There are a number of public consultations to discuss, but to keep it to 30 seconds I will ask about only one which is very important due to its imminence. The Taoiseach's Department has carried out a consultation on online political advertising. We are now facing into local and European elections and will probably have a general election in a number of months. It is very important to preserve the integrity of our electoral system. The submissions phase of the consultation closed last October and an open forum was apparently held in December. What were the conclusions and how are we going to ensure there is no external interference with our election process in the next eight weeks as we face into local and European elections?

This Government is overrun with public consultations and, to quote Donald Trump, a lot of it is fake. One thinks of BusConnects in relation to which documents were sent out all over Dublin with complete confusion as to what the proposals were. These consultations are then extended and re-extended and then we wait for some years. Does the Taoiseach's office propose to have a framework of some kind for public consultations whereby people would be genuinely consulted and listened to on a plethora of issues?

Thank you, Deputy.

It is basically a gold mine for PR consultants employed by Government.

Absolutely. For most people, the Government's definition of "public consultation" is a marketing campaign where people are invited to listen to presentations on how great the latest action plan is. Given the scale of increased spending last year on advertising and the promotion of the politically determined priorities of the Government, such as the children's hospital, has any work been done to check public reaction to the spending? Last year, the children's hospital, rural broadband and the full Dublin metro were promoted by the Government based on plans, costs and designs which have subsequently changed radically or been abandoned.

Thank you, Deputy.

If it was important to spend public money to promote the original plans and costs, when will updated costs and plans be advertised?

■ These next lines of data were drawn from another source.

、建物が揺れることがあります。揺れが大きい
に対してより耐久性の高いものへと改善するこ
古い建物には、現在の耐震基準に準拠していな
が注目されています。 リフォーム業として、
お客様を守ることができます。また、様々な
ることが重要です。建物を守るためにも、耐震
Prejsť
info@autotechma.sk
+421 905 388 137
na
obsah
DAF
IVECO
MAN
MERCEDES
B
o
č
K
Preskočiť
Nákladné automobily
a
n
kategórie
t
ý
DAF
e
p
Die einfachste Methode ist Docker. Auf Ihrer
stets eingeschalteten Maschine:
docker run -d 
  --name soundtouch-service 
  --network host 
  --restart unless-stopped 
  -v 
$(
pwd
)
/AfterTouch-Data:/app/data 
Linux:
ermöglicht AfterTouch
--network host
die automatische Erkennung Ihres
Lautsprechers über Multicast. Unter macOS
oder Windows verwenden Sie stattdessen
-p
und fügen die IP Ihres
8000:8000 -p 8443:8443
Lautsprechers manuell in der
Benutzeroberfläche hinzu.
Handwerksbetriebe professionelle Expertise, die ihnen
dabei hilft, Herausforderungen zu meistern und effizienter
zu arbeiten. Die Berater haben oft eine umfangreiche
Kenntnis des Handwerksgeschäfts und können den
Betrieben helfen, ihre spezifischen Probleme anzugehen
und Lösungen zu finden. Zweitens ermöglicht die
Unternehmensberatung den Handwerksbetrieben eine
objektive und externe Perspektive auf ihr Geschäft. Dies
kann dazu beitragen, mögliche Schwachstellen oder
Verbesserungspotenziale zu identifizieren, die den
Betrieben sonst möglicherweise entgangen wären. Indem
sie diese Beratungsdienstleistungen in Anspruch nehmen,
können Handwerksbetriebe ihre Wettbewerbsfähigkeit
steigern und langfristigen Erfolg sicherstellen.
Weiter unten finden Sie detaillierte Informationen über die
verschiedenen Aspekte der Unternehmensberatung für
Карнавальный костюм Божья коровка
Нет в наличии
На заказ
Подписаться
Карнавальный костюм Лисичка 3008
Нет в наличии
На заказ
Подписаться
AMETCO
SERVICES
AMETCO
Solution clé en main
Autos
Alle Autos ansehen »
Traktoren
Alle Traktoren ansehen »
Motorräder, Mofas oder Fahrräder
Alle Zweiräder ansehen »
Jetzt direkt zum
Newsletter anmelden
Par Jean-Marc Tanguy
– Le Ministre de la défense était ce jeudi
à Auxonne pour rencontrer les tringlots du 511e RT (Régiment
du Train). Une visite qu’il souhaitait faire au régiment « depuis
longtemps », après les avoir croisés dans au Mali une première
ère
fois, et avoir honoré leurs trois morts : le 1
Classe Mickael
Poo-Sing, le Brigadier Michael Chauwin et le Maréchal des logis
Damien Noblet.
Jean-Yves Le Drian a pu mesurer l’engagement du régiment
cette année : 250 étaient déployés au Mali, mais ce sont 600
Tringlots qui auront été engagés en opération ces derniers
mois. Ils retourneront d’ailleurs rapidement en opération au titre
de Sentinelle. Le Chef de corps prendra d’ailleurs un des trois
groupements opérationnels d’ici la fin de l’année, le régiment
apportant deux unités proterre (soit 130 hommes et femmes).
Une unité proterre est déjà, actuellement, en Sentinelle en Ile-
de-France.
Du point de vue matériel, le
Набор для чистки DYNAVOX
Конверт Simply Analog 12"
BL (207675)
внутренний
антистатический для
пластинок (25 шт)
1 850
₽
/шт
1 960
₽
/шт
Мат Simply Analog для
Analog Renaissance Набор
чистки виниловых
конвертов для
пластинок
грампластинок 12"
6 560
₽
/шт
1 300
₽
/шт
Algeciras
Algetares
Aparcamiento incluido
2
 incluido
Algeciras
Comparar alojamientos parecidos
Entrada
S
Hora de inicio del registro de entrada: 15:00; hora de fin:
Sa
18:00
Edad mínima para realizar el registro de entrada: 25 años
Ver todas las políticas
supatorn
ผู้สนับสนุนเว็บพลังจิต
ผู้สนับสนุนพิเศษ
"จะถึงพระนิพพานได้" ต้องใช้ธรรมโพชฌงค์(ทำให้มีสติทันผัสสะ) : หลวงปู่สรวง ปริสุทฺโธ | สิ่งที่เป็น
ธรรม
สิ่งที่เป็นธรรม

A Cheann Comhairle, you will forgive me for once again being confused by the inconsistency and division on the Opposition benches, with some Members calling for more public consultations and others saying there are far too many of them. However, it is always good to have diversity on any benches. I do not agree with Deputy Burton's comments-----

It is the two Government parties.

The populists are for public consultation.

It is a Parliament of different parties.

Imagine a difference of opinion in the Parliament.

Let the Taoiseach respond.

I disagree with Deputy Burton's criticism of the National Transport Authority's public consultation on BusConnects and the MetroLink. On MetroLink, the NTA has demonstrated how public consultations can take the views of the public on board-----

Fine Gael certainly rowed back in Rathgar once it heard how the public felt.

The original MetroLink proposal has been changed because of very strong representations on behalf of Na Fianna from not just me but other political leaders. Accommodations have been made with regard to Ballymun Kickhams and changes have been made in respect of Ranelagh. That is an example of public consultation that was genuine. The NTA went to the public with the plan, listened to people and then changed it. I am sure the same will happen with BusConnects. People's views will be listened to and changes will be made. That is how democracy is supposed to work. I am not sure what the alternative is. Is it not to have any public consultations or to have them and then ignore the people? That is certainly not the model of government I would propose.

I agree, but when people make decisions the Taoiseach does not like, he calls it populism.

Regarding public consultation on the role of local government, it is something we can certainly consider. We are proposing a major reform of local government, which is the direct election of executive mayors, and people can vote on it on 24 May.

We must proceed to the next questions.